La seconde question est de savoir si je me suis immiscé dans les débats.

Mme Raymonde Poncet Monge. C’est le cas !

M. François Bayrou, Premier ministre. Jamais. (Protestations sur les travées du groupe SER.) Je ne suis même pas venu présenter le rapport de la Cour des comptes devant les différents acteurs de la concertation.

Au début de votre intervention, vous avez fait allusion à cette polémique récente, en rappelant l’essentiel, à savoir que j’ai écrit une lettre de mission, qui a été acceptée par tous les partenaires sociaux présents autour de la table. Celle-ci disposait qu’il n’était pas possible de dégrader l’équilibre financier de notre régime de retraite.
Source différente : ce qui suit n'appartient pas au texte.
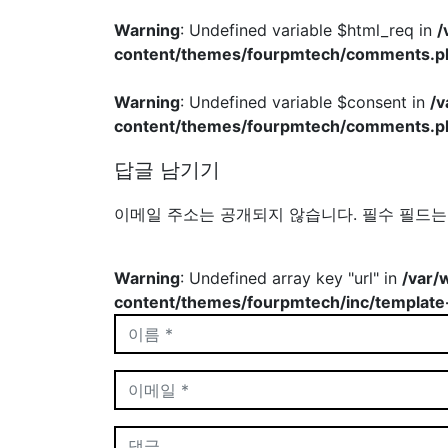
Warning
: Undefined variable $html_req in
/
content/themes/fourpmtech/comments.p
Warning
: Undefined variable $consent in
/
content/themes/fourpmtech/comments.p
답글 남기기
이메일 주소는 공개되지 않습니다.
필수 필드
Warning
: Undefined array key "url" in
/var/
content/themes/fourpmtech/inc/template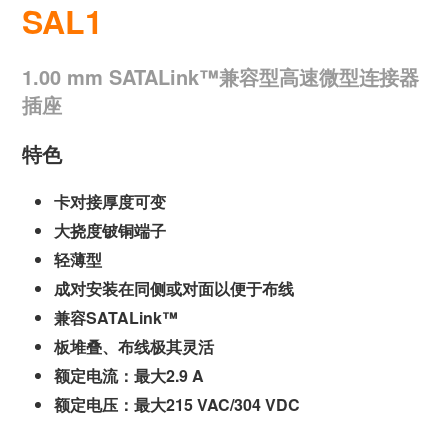
SAL1
1.00 mm SATALink™兼容型高速微型连接器
插座
特色
卡对接厚度可变
大挠度铍铜端子
轻薄型
成对安装在同侧或对面以便于布线
兼容SATALink™
板堆叠、布线极其灵活
额定电流：最大2.9 A
额定电压：最大215 VAC/304 VDC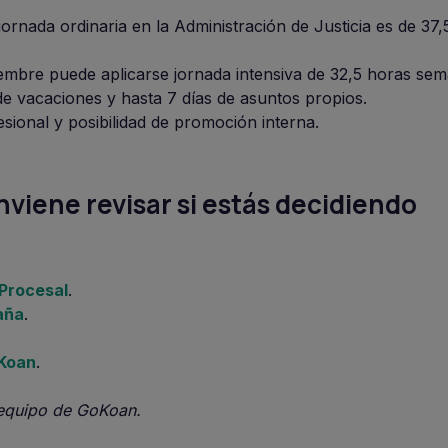
jornada ordinaria en la Administración de Justicia es de 37
tiembre puede aplicarse jornada intensiva de 32,5 horas sem
 de vacaciones y hasta 7 días de asuntos propios.
fesional y posibilidad de promoción interna.
viene revisar si estás decidiendo
 Procesal
.
aña
.
oKoan
.
 equipo de GoKoan.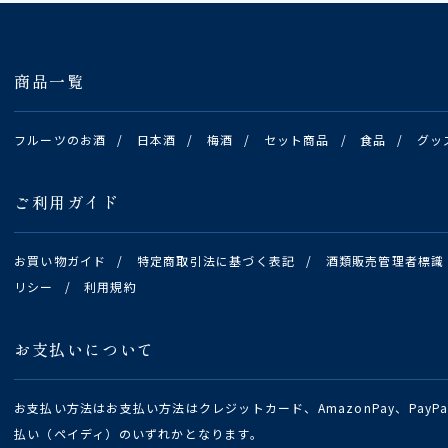
商品一覧
フルーツのお酒
/
日本酒
/
梅酒
/
セット商品
/
食品
/
グッ
ご利用ガイド
お買い物ガイド
/
特定商取引法に基づく表記
/
酒類販売管理者標識
リシー
/
利用規約
お支払いについて
お支払い方法はお支払い方法はクレジットカード、AmazonPay、Pay
払い（ペイディ）のいずれかとなります。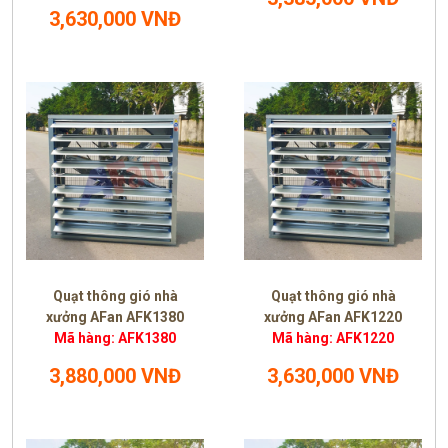
3,630,000 VNĐ
Quạt thông gió nhà
Quạt thông gió nhà
xưởng AFan AFK1380
xưởng AFan AFK1220
Mã hàng: AFK1380
Mã hàng: AFK1220
3,880,000 VNĐ
3,630,000 VNĐ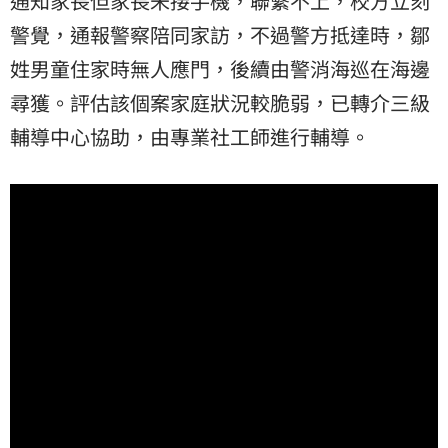
通知家長但家長未接手機，聯繫不上，校方立刻
警覺，通報警察陪同家訪，不過警方抵達時，鄒
姓男童住家時無人應門，後續由警消海巡在海邊
尋獲。評估該個案家庭狀況較脆弱，已轉介三級
輔導中心協助，由專業社工師進行輔導。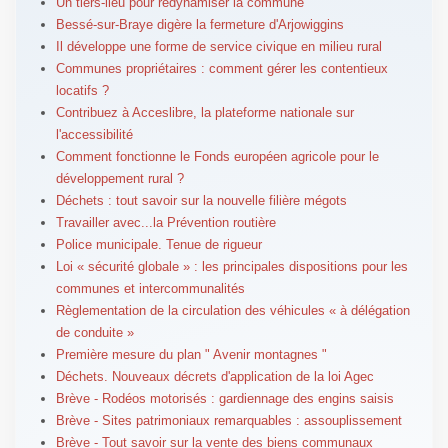
Un tiers-lieu pour redynamiser la commune
Bessé-sur-Braye digère la fermeture d'Arjowiggins
Il développe une forme de service civique en milieu rural
Communes propriétaires : comment gérer les contentieux
locatifs ?
Contribuez à Acceslibre, la plateforme nationale sur
l'accessibilité
Comment fonctionne le Fonds européen agricole pour le
développement rural ?
Déchets : tout savoir sur la nouvelle filière mégots
Travailler avec...la Prévention routière
Police municipale. Tenue de rigueur
Loi « sécurité globale » : les principales dispositions pour les
communes et intercommunalités
Règlementation de la circulation des véhicules « à délégation
de conduite »
Première mesure du plan " Avenir montagnes "
Déchets. Nouveaux décrets d'application de la loi Agec
Brève - Rodéos motorisés : gardiennage des engins saisis
Brève - Sites patrimoniaux remarquables : assouplissement
Brève - Tout savoir sur la vente des biens communaux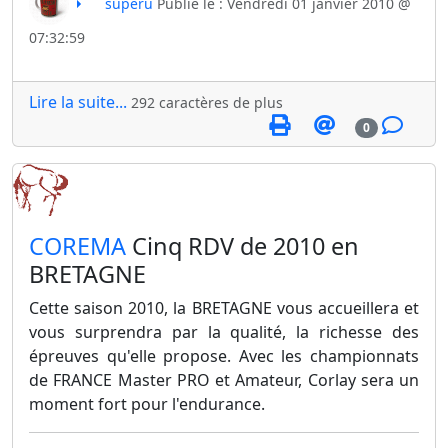
superu
Publié le : Vendredi 01 janvier 2010 @
07:32:59
Lire la suite...
292 caractères de plus
0
​COREMA
Cinq RDV de 2010 en
BRETAGNE
Cette saison 2010, la BRETAGNE vous accueillera et
vous surprendra par la qualité, la richesse des
épreuves qu'elle propose. Avec les championnats
de FRANCE Master PRO et Amateur, Corlay sera un
moment fort pour l'endurance.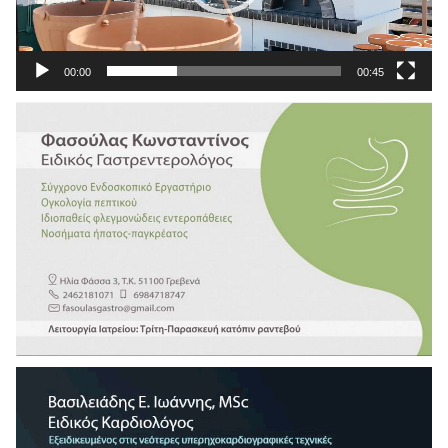
00:00
00:45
Dans une seconde lettre, j’ai ensuite précisé qu’il fallait rétablir cet équilibre. Comme vous le savez, la Cour des comptes a démontré que celui-ci, hélas, n’existait pas, le déficit du système s’élevant déjà à 7 milliards d’euros par an et allant croissant.

J’ai donc simplement rappelé qu’il fallait se fixer comme objectif un retour à l’équilibre en 2030, ce que tout le monde a accepté.

À la lumière de ce que je viens d’indiquer, et au vu du contexte financier et démographique, on m’a demandé si je pensais qu’un retour de l’âge de départ à la retraite à 62 ans était possible, faisable. J’ai répondu qu’à mes yeux cela ne l’était pas et que l’on ne pouvait pas à la fois supprimer la réforme des retraites et retrouver l’équilibre financier.

Mme Raymonde Poncet Monge. Vous êtes Premier ministre tout de même !

M. François Bayrou, Premier ministre. Telle est mon analyse et je suis sûr qu’elle est partagée sur beaucoup de travées et même dans l’inconscient de la plupart de ceux qui m’interrogent sur le sujet. (Sourires sur les travées du groupe Les Républicains. – Exclamations sur les travées du groupe SER.) Je pense que cette analyse est fondée ; j’ai d’ailleurs rencontré un certain nombre des protagonistes de cette concertation qui ont l’intention de continuer de s’impliquer.

Je le souhaite, tout comme je souhaite que l’on trouve les aménagements nécessaires à cette réforme, ainsi que l’équilibre financier indispensable à l’avenir du système de retraite et à l’équilibre de notre pays. (Applaudissements sur les travées du groupe RDPI, ainsi que sur des travées des groupes UC et Les Républicains.)

M. le président. La parole est à M. Patrick Kanner, pour la réplique.

M. Patrick Kanner. Mon inconscient va très bien, monsieur le Premier ministre… Je me demande en revanche si vos propos ne trahissent pas votre envie de céder au chant des sirènes que l’on entend de la place Beauvau à la place Vendôme… (Protestations sur les travées du groupe Les Républicains.) Vous qui vous réclamez du centre droit, je me demande si vous ne dérivez pas plutôt vers l’extrême droite du centre ! (Applaudissements sur les travées des groupes SER et GEST. – Protestations sur les travées des groupes RDPI, UC et Les Républicains.)

Quand vous désavouez deux de vos ministres pour leur conception de la laïcité, quand vous laissez prospérer ici, au Sénat, un débat qui n’a d’autre but que de recycler des mesures d’extrême droite censurées par le Conseil constitutionnel,…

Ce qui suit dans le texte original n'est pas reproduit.